Here is the code snippet:
```python
class GuaranteedNoEvictScheduler(CapacityScheduler):
# only schedule requests has no_schedule_until_state <= state < no_schedule_after_state
no_schedule_until_state = LlmRequestState.CONTEXT_INIT
no_schedule_after_state = LlmRequestState.GENERATION_COMPLETE
def __init__(self, max_num_requests: int, kv_cache_manager):
super(GuaranteedNoEvictScheduler, self).__init__()
self.max_num_requests = max_num_requests
self.kv_cache_manager = kv_cache_manager
def schedule_request(
self, active_requests: RequestList
) -> tuple[list[LlmRequest], list[LlmRequest]]:
scheduled_requests = []
pending_requests = []
reserved_blocks = 0
max_blocks = self.kv_cache_manager.get_max_resource_count()
for request in active_requests:
req_state = request.state
# if request cannot be scheduled yet or request should no longer be scheduled, skip
if req_state.value < self.no_schedule_until_state.value or req_state.value >= self.no_schedule_after_state.value:
continue
if len(scheduled_requests
) >= self.max_num_requests or reserved_blocks >= max_blocks:
break
elif req_state == LlmRequestState.GENERATION_IN_PROGRESS or req_state == LlmRequestState.GENERATION_TO_COMPLETE:
scheduled_requests.append(request)
reserved_blocks += self.kv_cache_manager.get_needed_resource_to_completion(
request)
else:
pending_requests.append(request)
avaiable_blocks = max_blocks - reserved_blocks
for request in pending_requests:
req_state = request.state
if len(scheduled_requests) >= self.max_num_requests:
break
elif req_state == LlmRequestState.CONTEXT_INIT:
needed_blocks = self.kv_cache_manager.get_needed_resource_to_completion(
request)
if needed_blocks <= avaiable_blocks:
scheduled_requests.append(request)
avaiable_blocks -= needed_blocks
elif needed_blocks > avaiable_blocks:
# If one requests fails to be scheduled, break
break
assert len(scheduled_requests) > 0, (
"no pending request can get enough resource to complete, "
"please increase KV cache pool size.")
return scheduled_requests, []
```
After implementing your own scheduler, integrate it into the PyExecutor.
For the PyTorch backend, the code is in [py_executor_creator.py](https://github.com/NVIDIA/TensorRT-LLM/blob/main/tensorrt_llm/_torch/pyexecutor/py_executor_creator.py).

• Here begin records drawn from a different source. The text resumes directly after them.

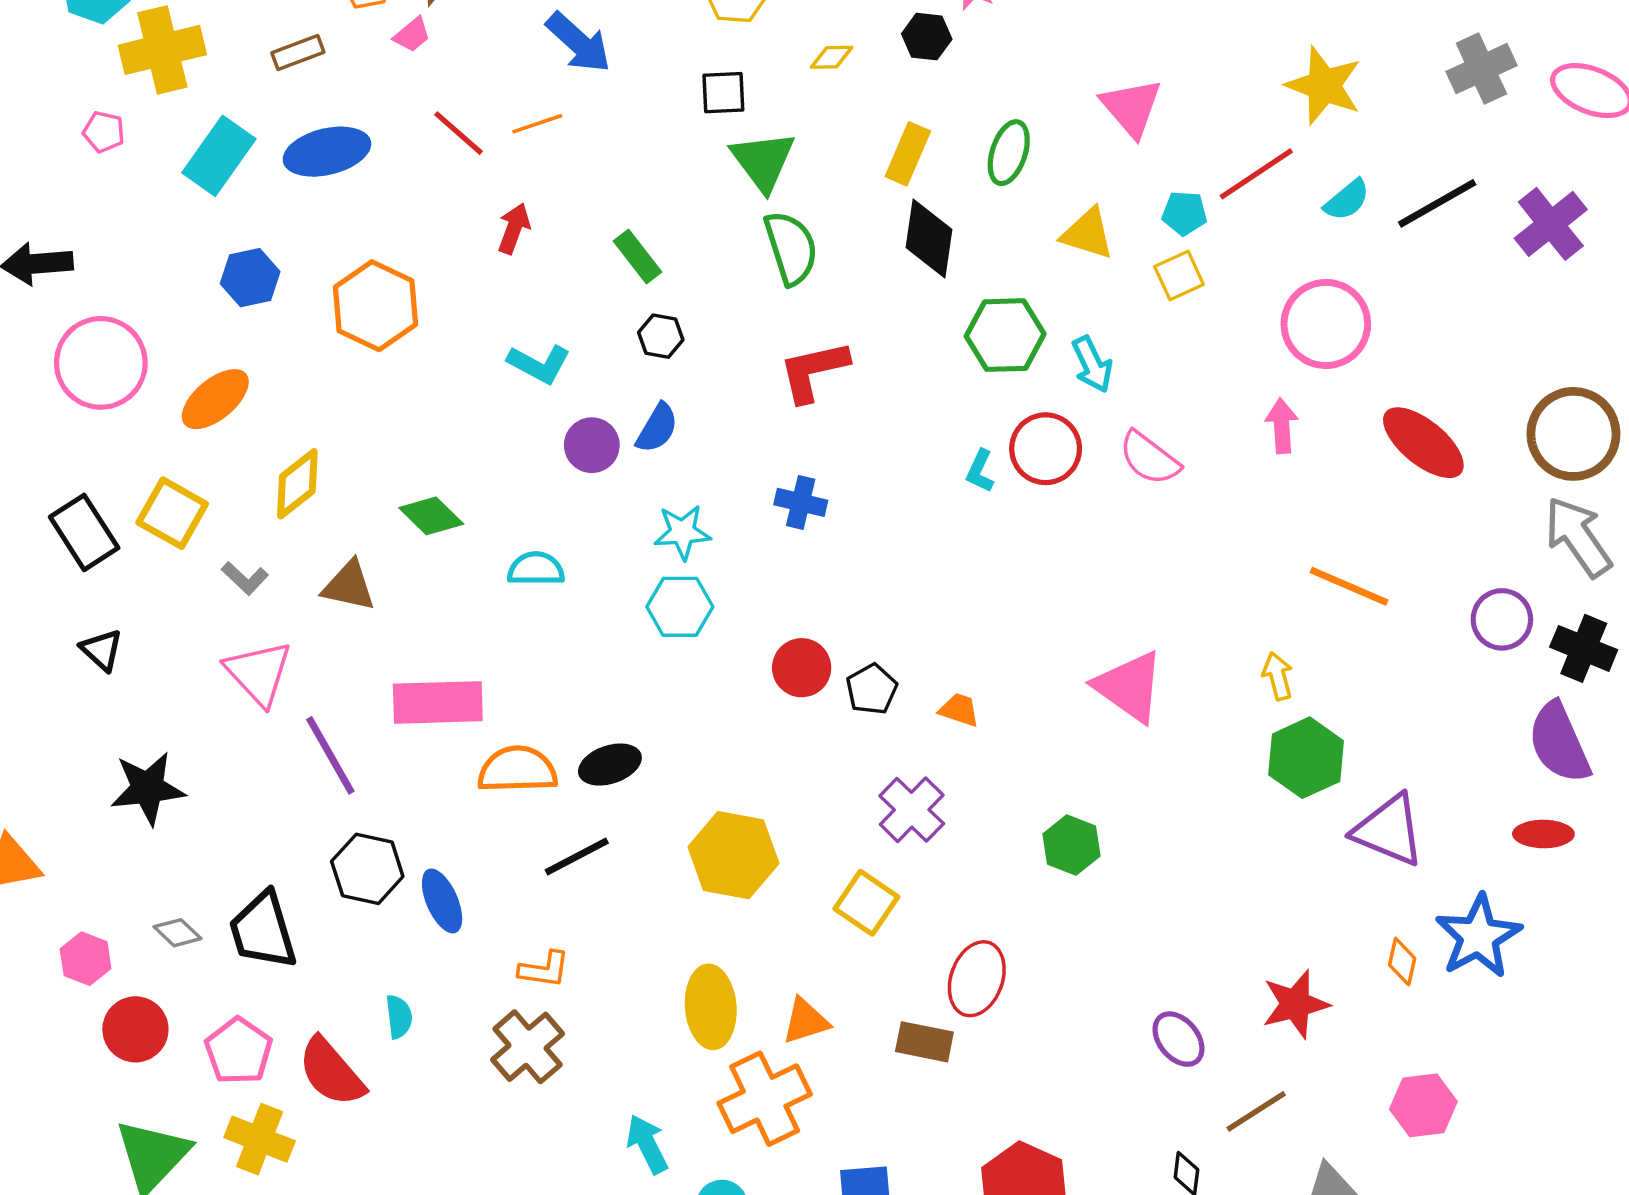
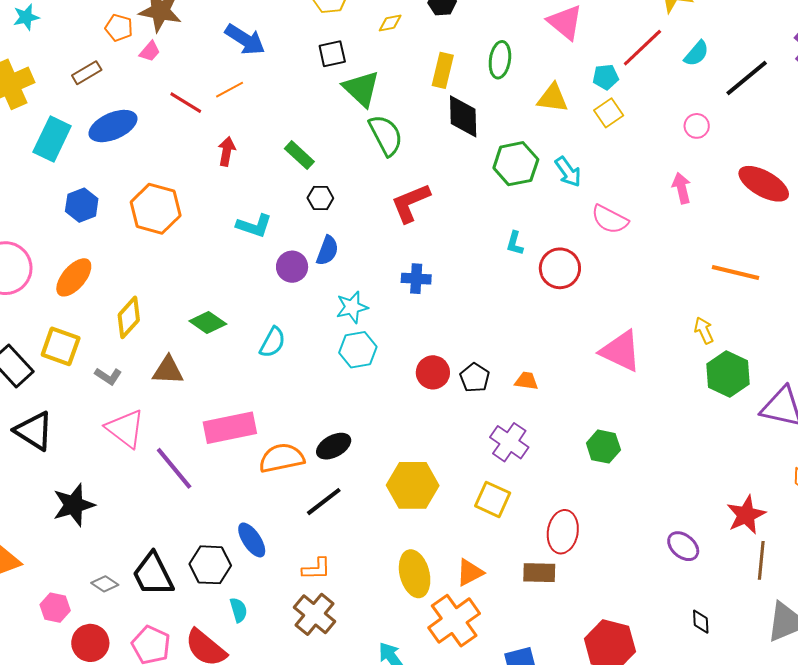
black line: (1437, 203) -> (747, 78), moved
pink circle: (1326, 324) -> (697, 126), size x0.5
red circle: (1046, 449) -> (560, 268), moved
cyan semicircle: (536, 569) -> (272, 342), turned 128
black triangle: (102, 650) -> (34, 431), size x1.6
black hexagon: (367, 869) -> (210, 565), moved
brown line: (1256, 1111) -> (761, 560), moved, turned -42

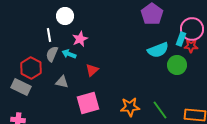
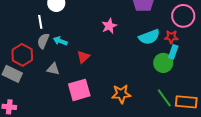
pink star: (80, 39) -> (109, 26), moved
cyan rectangle: (181, 39) -> (173, 52), moved
red star: (191, 46) -> (171, 37), moved
green circle: (177, 65) -> (163, 63), moved
green line: (160, 110) -> (164, 98), moved

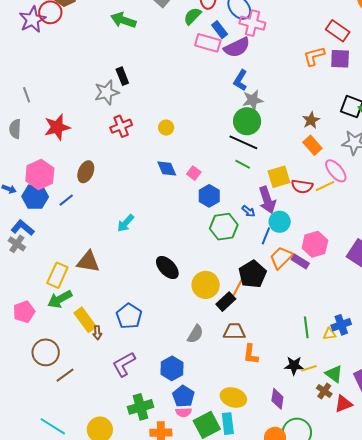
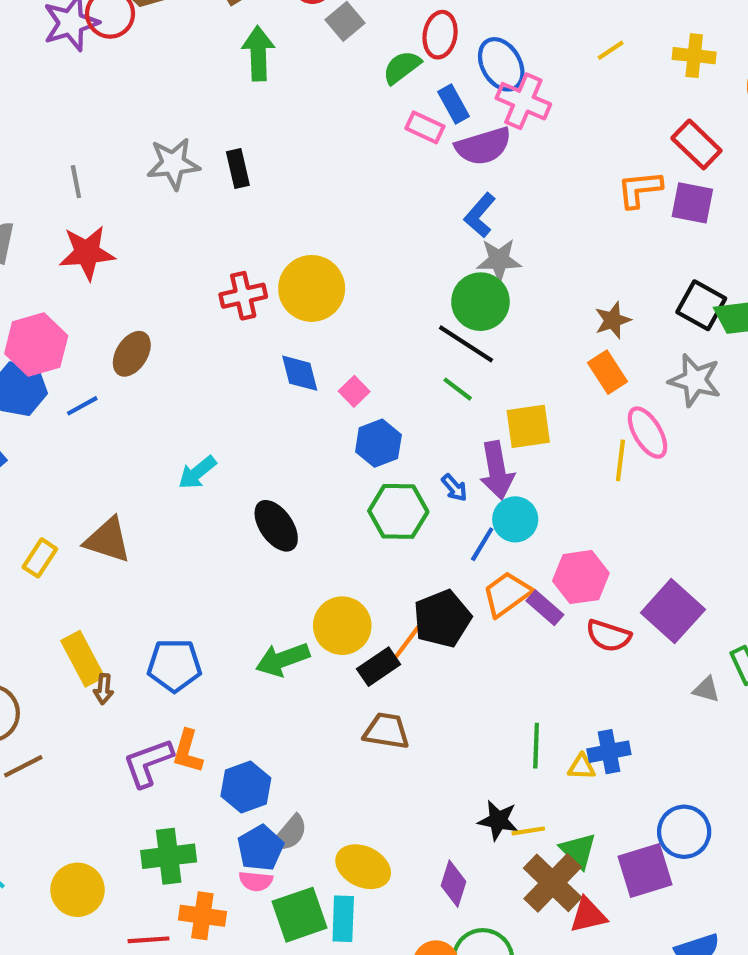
green arrow: (123, 20) -> (258, 53), turned 60
pink rectangle: (208, 43) -> (425, 127), size x0.7
gray star: (107, 92) -> (173, 164), moved
gray line: (27, 95) -> (76, 182), moved
red cross: (121, 126) -> (243, 296), moved
yellow circle: (166, 128) -> (312, 288), size x2.0
red semicircle: (302, 186) -> (608, 636), moved
yellow line: (325, 186) -> (620, 460), turned -66
black ellipse: (167, 268) -> (276, 526), moved
yellow rectangle: (57, 275) -> (40, 558), size x0.7
green arrow: (60, 299) -> (283, 659), moved
blue pentagon: (129, 316) -> (174, 665), turned 30
gray semicircle: (195, 334) -> (290, 833), moved
orange L-shape: (251, 354) -> (188, 751), moved
brown cross: (324, 391) -> (553, 883), size x1.8

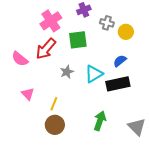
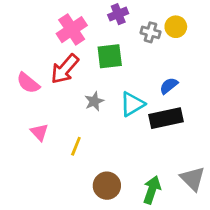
yellow circle: (126, 32) -> (176, 27), moved
green arrow: (100, 121) -> (152, 190), moved
brown circle: (55, 125) -> (107, 186), moved

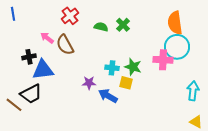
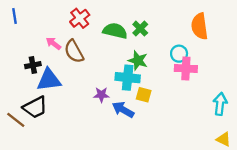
green semicircle: (101, 27) -> (115, 31), size x1.5
cyan circle: (177, 47) -> (179, 54), moved, size x0.6
green star: (133, 67) -> (138, 61), moved
cyan cross: (112, 68) -> (128, 78), size x1.5

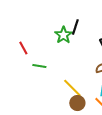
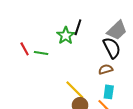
green line: (39, 66) -> (41, 53), moved

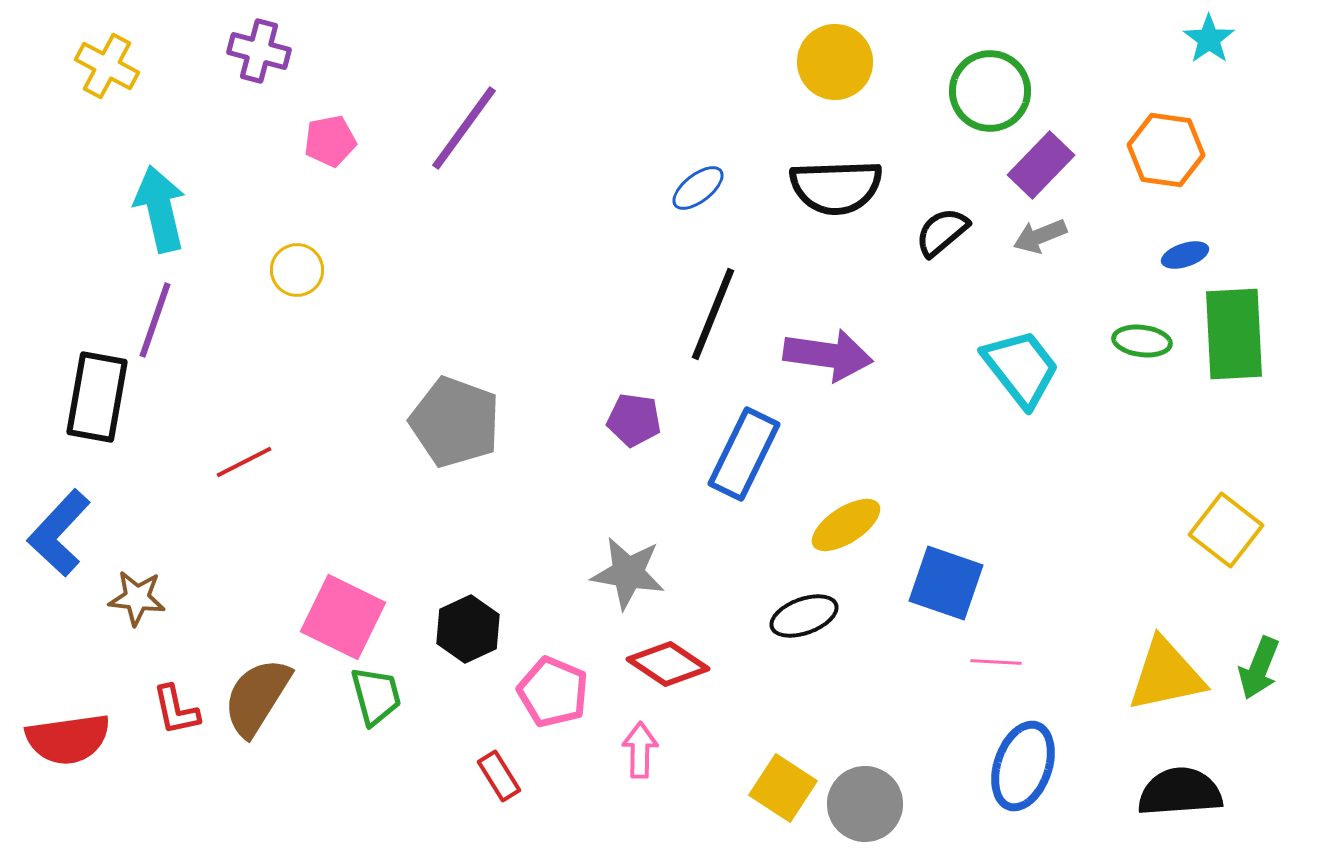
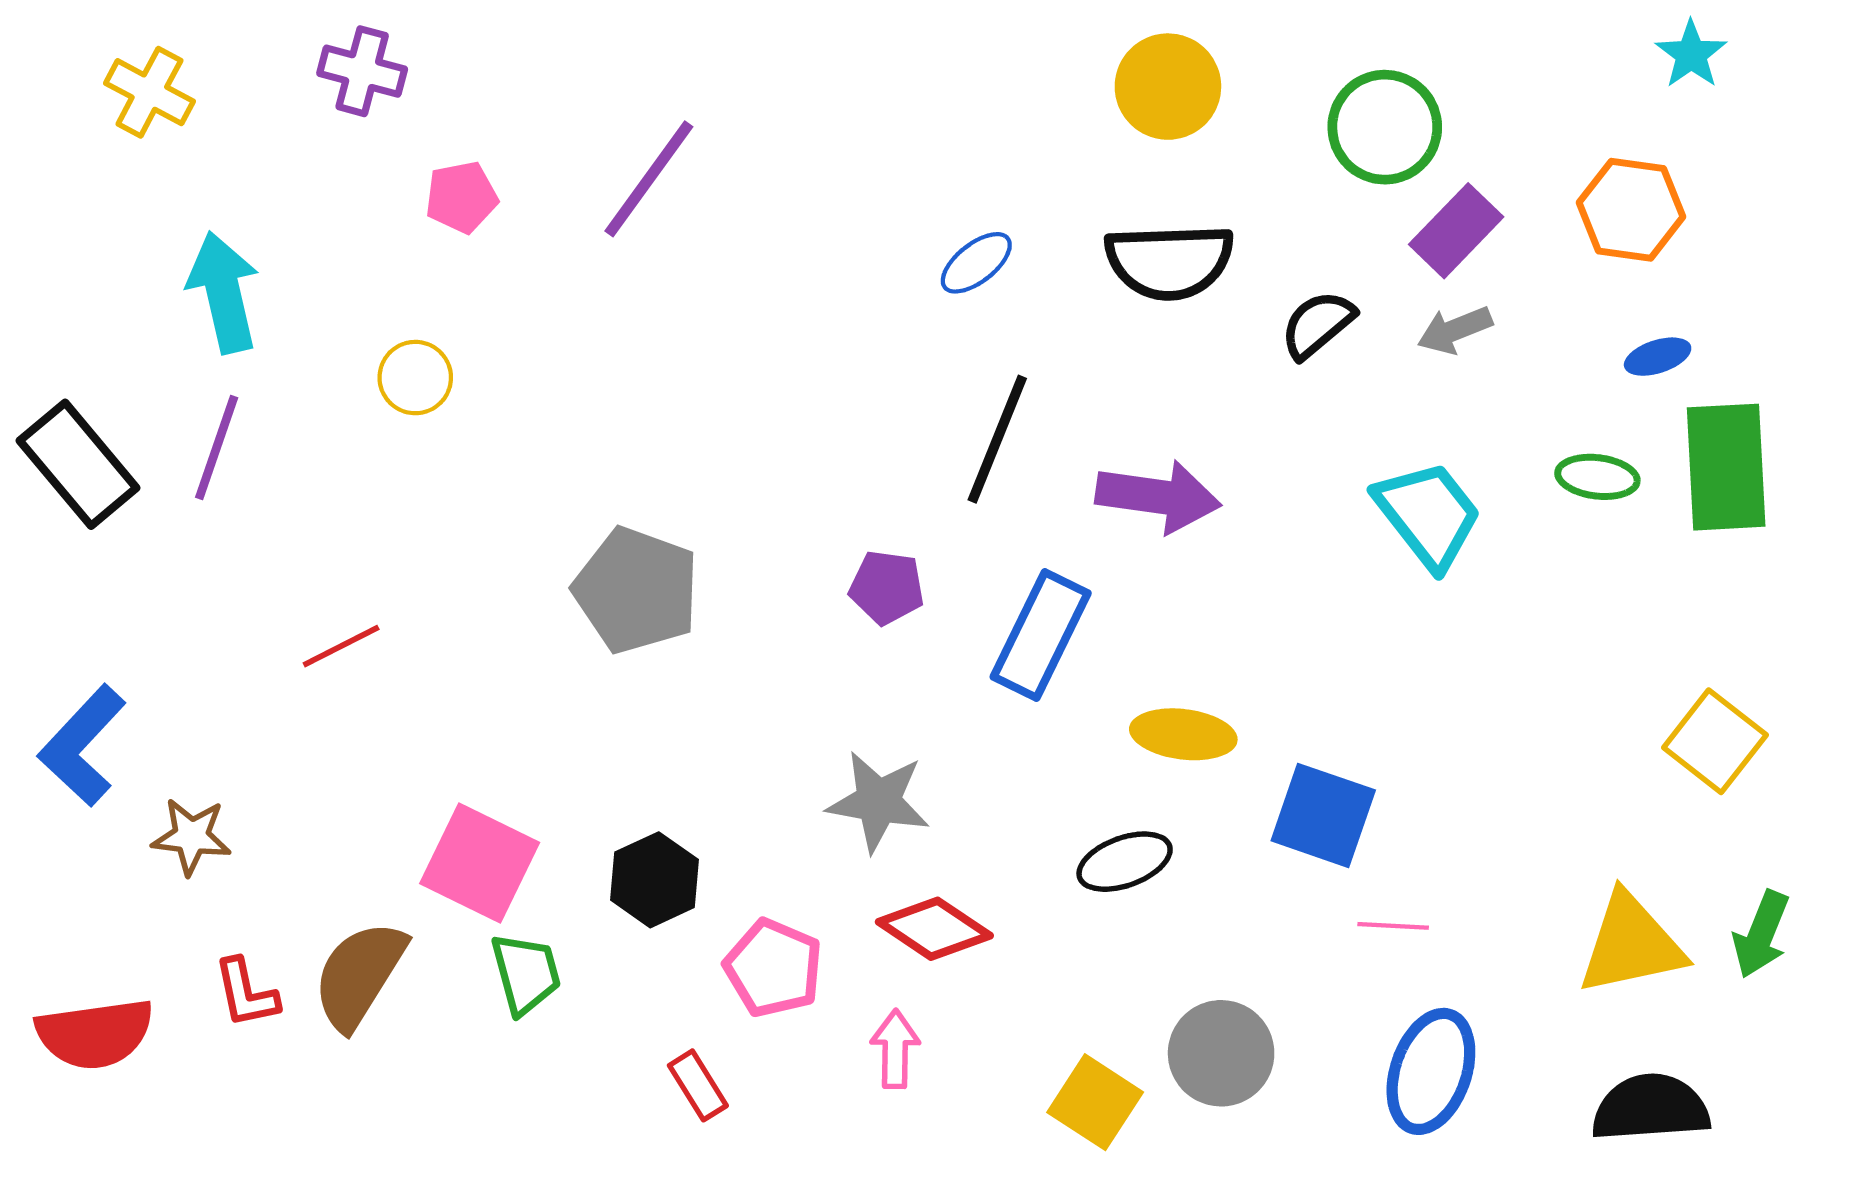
black rectangle: (97, 397) -> (78, 464), moved, turned -50
yellow ellipse: (846, 525) -> (1183, 734), turned 40
gray circle: (865, 804) -> (1221, 1053), moved

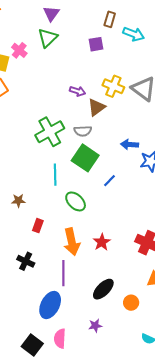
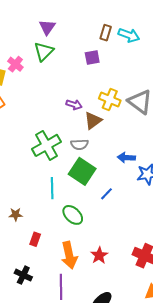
cyan arrow: (134, 34) -> (129, 35), moved

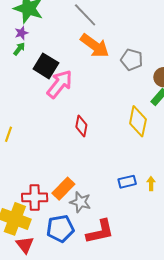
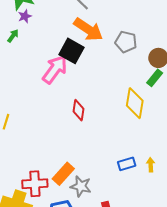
purple star: (21, 33) -> (25, 16), moved
black square: (46, 66) -> (72, 51), moved

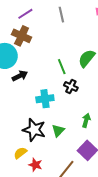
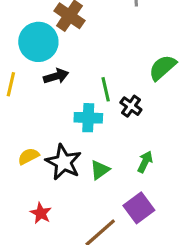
green line: (62, 67) -> (106, 89), moved
yellow semicircle: (20, 153) -> (28, 156), moved
red star: (35, 165) -> (41, 213), moved

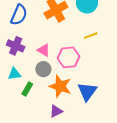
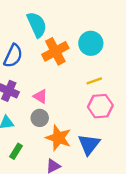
pink hexagon: (69, 57) -> (100, 106), moved
green rectangle: (27, 89) -> (16, 151), moved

In the `create_pytorch_model_based_executor` function, there are two lines creating `CapacityScheduler`:
```python
capacitor_scheduler = BindCapacityScheduler(max_num_requests,
kv_cache_manager.impl)
```
Similar adjustments can be made for `MicroBatchScheduler`. This allows the `PyExecutor` to execute with your customized scheduling logic.